时间:2024-03-22 08:18:24  作者:晚风过梢
  昨晚究竟发生了什么,他几乎完全丧失了记忆,只记得自己的手和七爷紧紧牵在一起,以及七爷那声低哑的“别怕”。
  “唔——”
  萧乙低头吐出一口寒血,整个口腔内都是带着寒气的血腥味。好在有一颗回元丹吊着,人才稍稍有了精神劲儿。
  稍稍缓了一会儿,萧乙稍稍扬起嘴角,苍白地笑着问:“七爷,是不是成功了?”
  他最先想到的不是自己伤势如何,也不是昨晚究竟发生了什么,而是关心七爷,寒毒有没有成功引过来。
  此时外面天色越发亮堂,光束间杂着从石缝间穿透而入,斑斑点点的日光落在山洞内。沈铎寒后背朝着山洞口站着,面朝萧乙,看到他吐的那口血,也看到他扬起的唇角。
  “成功了,不过这只是第一次,后面还有九次,需要在一个月内完成。”
  也就意味着,大约每三天,他们就要经历一次这样的事。
  沈铎寒没有什么愿意不愿意的说法,喝了春缪酒之后,他整个人也像变了个人,只想着怎么痛快怎么来,也顾不得把他折腾成什么样。

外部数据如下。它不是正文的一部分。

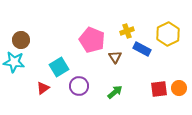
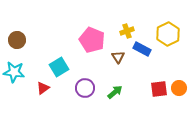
brown circle: moved 4 px left
brown triangle: moved 3 px right
cyan star: moved 10 px down
purple circle: moved 6 px right, 2 px down
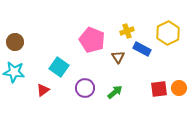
yellow hexagon: moved 1 px up
brown circle: moved 2 px left, 2 px down
cyan square: rotated 24 degrees counterclockwise
red triangle: moved 2 px down
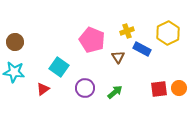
red triangle: moved 1 px up
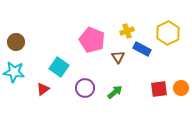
brown circle: moved 1 px right
orange circle: moved 2 px right
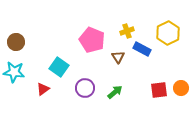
red square: moved 1 px down
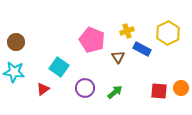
red square: moved 1 px down; rotated 12 degrees clockwise
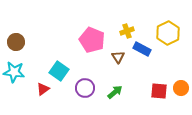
cyan square: moved 4 px down
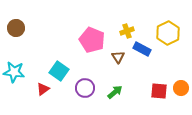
brown circle: moved 14 px up
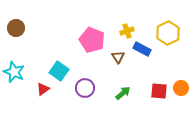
cyan star: rotated 15 degrees clockwise
green arrow: moved 8 px right, 1 px down
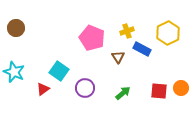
pink pentagon: moved 2 px up
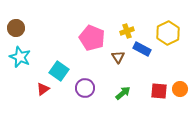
cyan star: moved 6 px right, 15 px up
orange circle: moved 1 px left, 1 px down
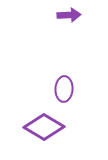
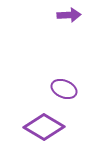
purple ellipse: rotated 70 degrees counterclockwise
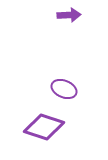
purple diamond: rotated 12 degrees counterclockwise
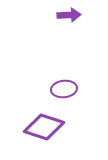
purple ellipse: rotated 30 degrees counterclockwise
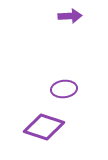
purple arrow: moved 1 px right, 1 px down
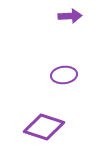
purple ellipse: moved 14 px up
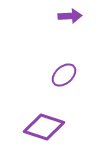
purple ellipse: rotated 35 degrees counterclockwise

  再看看萧乙,似乎也毫不在意,甚至还因为成功了而开心不已。
  他抹去嘴角的血渍,低头一看,身上这副模样,顿时耳尖又红了。
  好在沈铎寒即使扔了件备用的衣服给他,他慌忙套上,才减少了几分心中的尴尬。
  可他身上依旧疼得厉害,原本是没办法骑马的,但是七爷昨日说过,要尽快赶回北郡。
  萧乙便强忍着疼痛,一声不吭跨上了马。在屁股和马背相接触的一瞬间,他还是忍不住惊呼出声。
  实在是太疼了!
  他的异常被沈铎寒看在眼里,从马背上的囊带中翻出药膏,沈铎寒扔给了萧乙:“是止疼凝血的,涂一点也许会好受些。”

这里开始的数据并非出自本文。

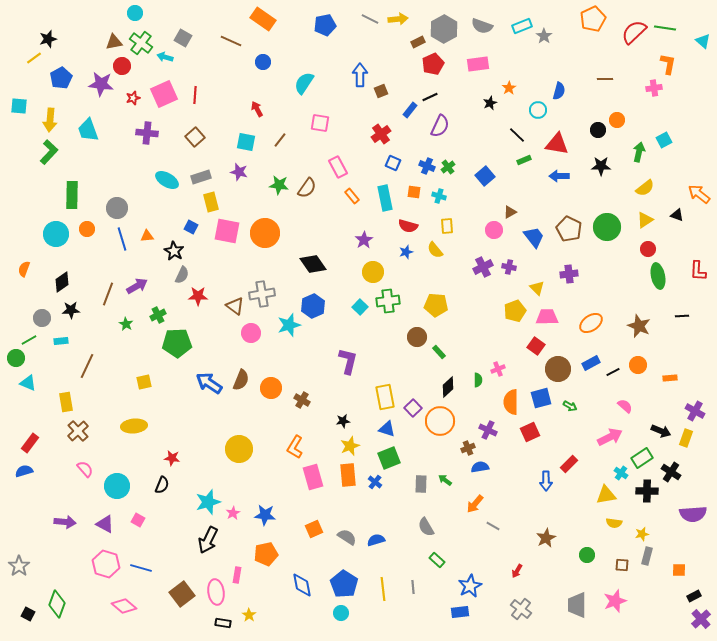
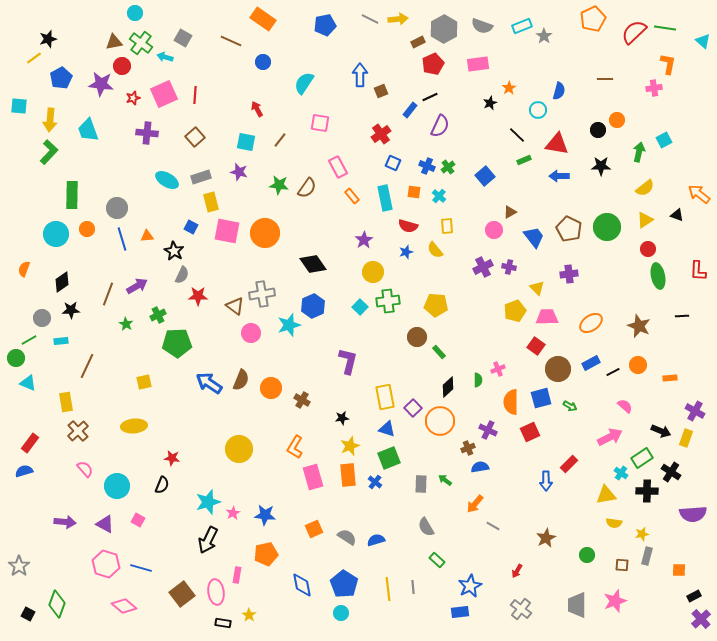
cyan cross at (439, 196): rotated 24 degrees clockwise
black star at (343, 421): moved 1 px left, 3 px up
yellow line at (383, 589): moved 5 px right
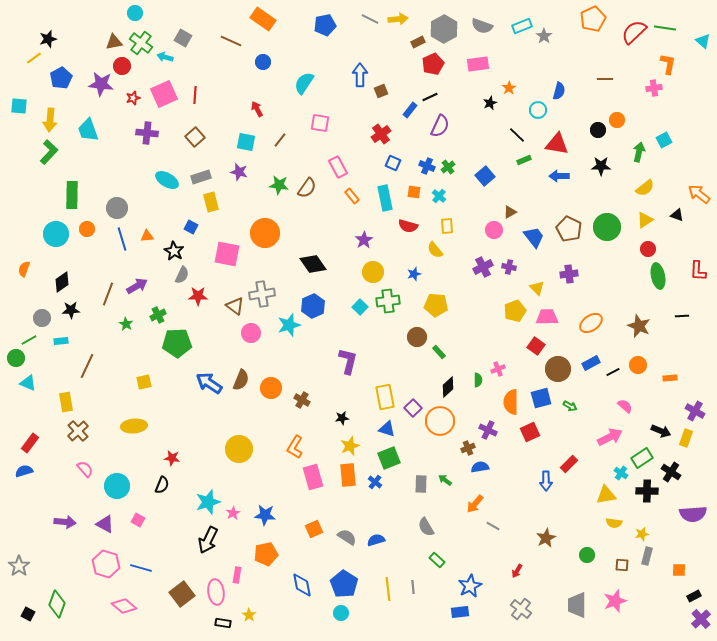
pink square at (227, 231): moved 23 px down
blue star at (406, 252): moved 8 px right, 22 px down
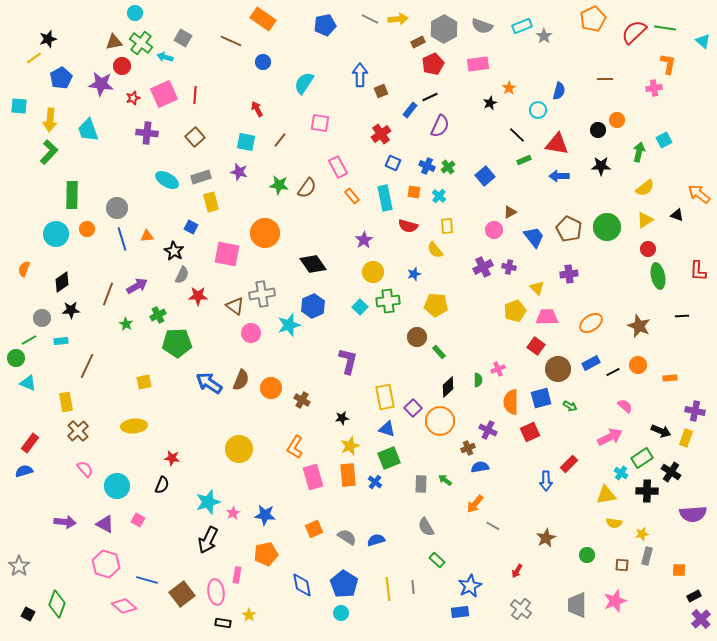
purple cross at (695, 411): rotated 18 degrees counterclockwise
blue line at (141, 568): moved 6 px right, 12 px down
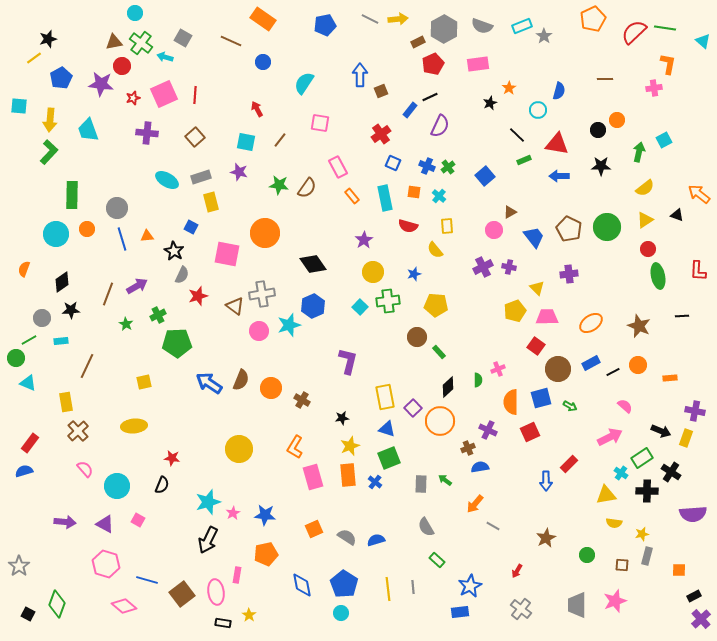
red star at (198, 296): rotated 18 degrees counterclockwise
pink circle at (251, 333): moved 8 px right, 2 px up
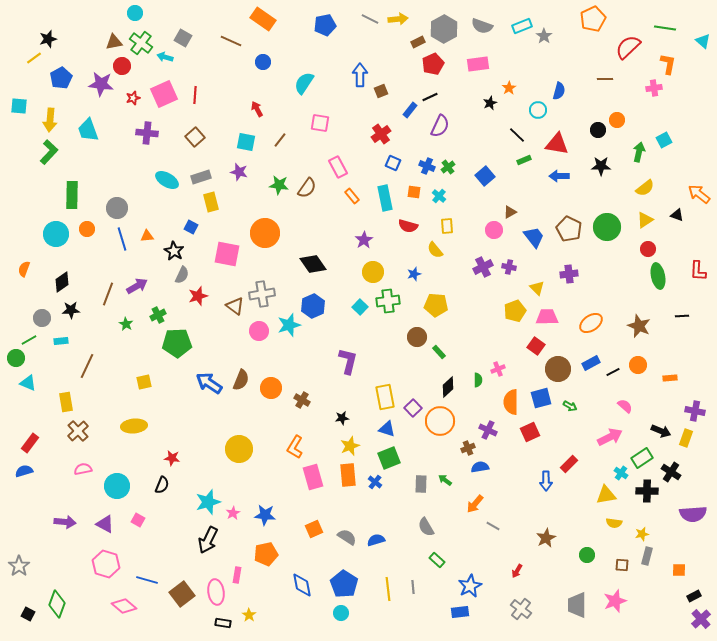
red semicircle at (634, 32): moved 6 px left, 15 px down
pink semicircle at (85, 469): moved 2 px left; rotated 60 degrees counterclockwise
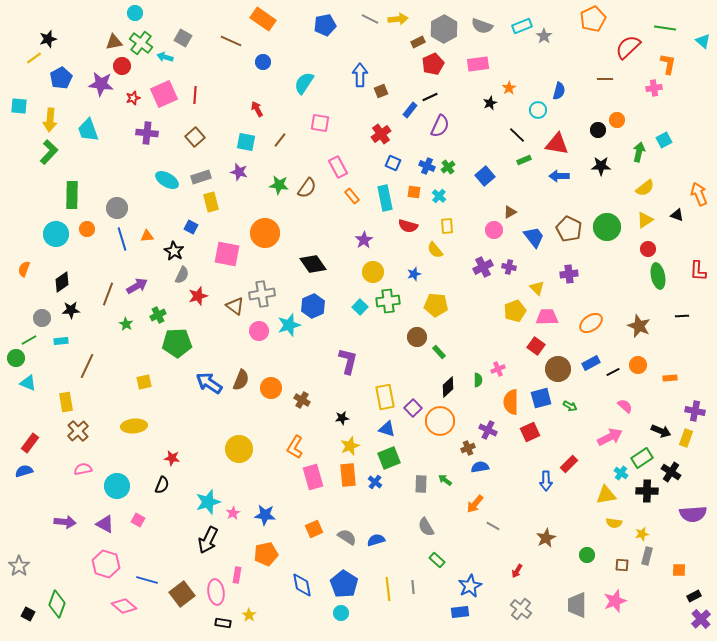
orange arrow at (699, 194): rotated 30 degrees clockwise
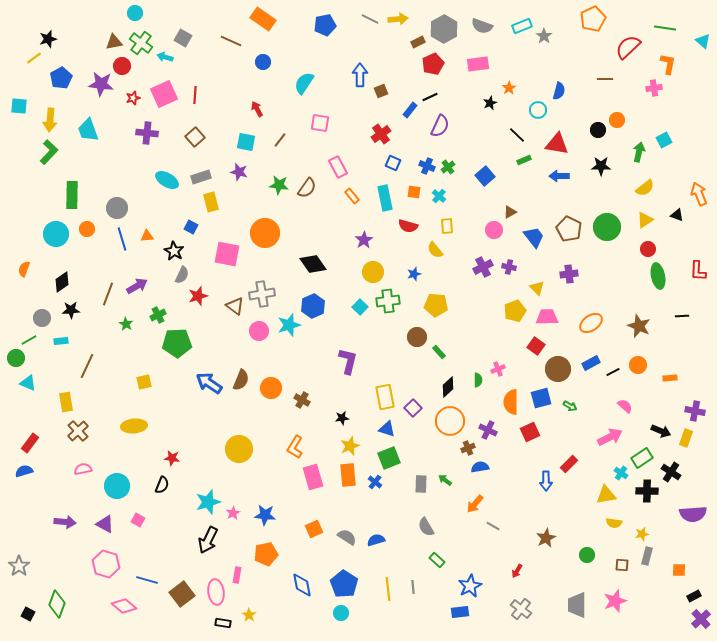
orange circle at (440, 421): moved 10 px right
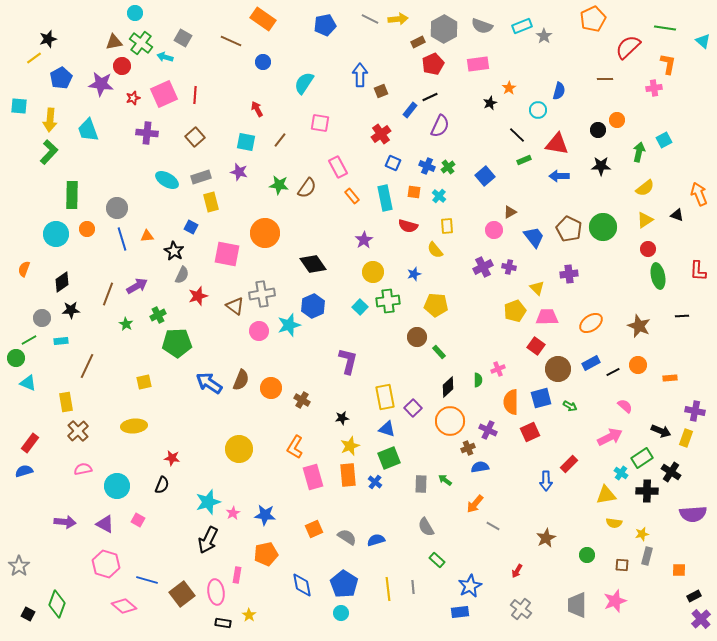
green circle at (607, 227): moved 4 px left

  于是萧乙便下了马,担心被沈铎寒看见,特地找了个偏僻无人的角落里,将那处抹上些药膏。再往身上其余不知怎么磕磕碰碰出来的淤青上也摸了些,这才感觉好点。”
  但总归伤口在那儿,骑了一天的马,伤口已经痛到麻木,萧乙依旧咬着牙一声不吭。
  晚间,沈铎寒找到一家客栈停下来,订了两间房,硬是将萧乙拎下马,进了客栈休息。
  *
  便是到了晚间,萧乙依旧疼得难以入睡。后背不知怎么,被蹭破好大一块皮,正面躺着睡疼,侧躺着压到腿,也疼,唯有趴着睡还稍微好些。

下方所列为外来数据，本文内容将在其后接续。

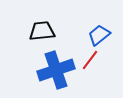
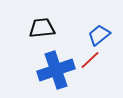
black trapezoid: moved 3 px up
red line: rotated 10 degrees clockwise
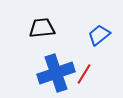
red line: moved 6 px left, 14 px down; rotated 15 degrees counterclockwise
blue cross: moved 3 px down
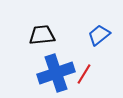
black trapezoid: moved 7 px down
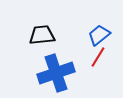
red line: moved 14 px right, 17 px up
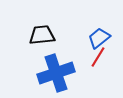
blue trapezoid: moved 3 px down
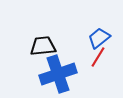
black trapezoid: moved 1 px right, 11 px down
blue cross: moved 2 px right, 1 px down
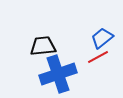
blue trapezoid: moved 3 px right
red line: rotated 30 degrees clockwise
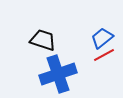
black trapezoid: moved 6 px up; rotated 24 degrees clockwise
red line: moved 6 px right, 2 px up
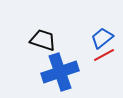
blue cross: moved 2 px right, 2 px up
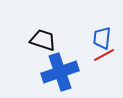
blue trapezoid: rotated 45 degrees counterclockwise
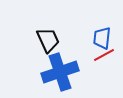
black trapezoid: moved 5 px right; rotated 48 degrees clockwise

  可即便是睡着了,也迷迷糊糊,半梦半醒。稍有点声响,他就会被惊醒,下意识从枕头底下拿刀,身上免不了一番动静,又是一阵酸痛不已。
  干脆就起床站桩练功,不睡这个觉也罢。
  萧乙的内力没有过多变化,随着每日习武打桩都有精进,然而在心肺处却萦绕着一股寒流,那股寒流目前还不成气候,却时而不时扰乱内息,让他冷不丁心口一阵发寒。
  原来七爷所中寒毒竟如此强劲,此次方为第一次引毒,他就已经能感受到寒毒的胁迫感。
  也不知这么多年下来,七爷究竟都是怎么熬过来的。
  念及此,萧乙只恨不得自己的身体能够速速好转起来,才能帮七爷尽快将寒毒引出。
  可他却从来不去想,这寒毒引入他的身体内,他又当如何?
  萧乙的心里没有“自己”这个概念,自从六年前被七爷从必死的雪地里救回来后,他心里就只认准了一个人,那就是七爷。也只认准了一件事,那就是护着七爷安全。
  正当他屏息练功时,忽而,从隔壁房间传来一阵极轻的窗户打开又阖上的声响。
  若是旁人,哪怕是武功高强之人,也不见得能听着。只因萧乙曾经瞎过几年,耳力较常人要好上许多,这才听到了细微的声响。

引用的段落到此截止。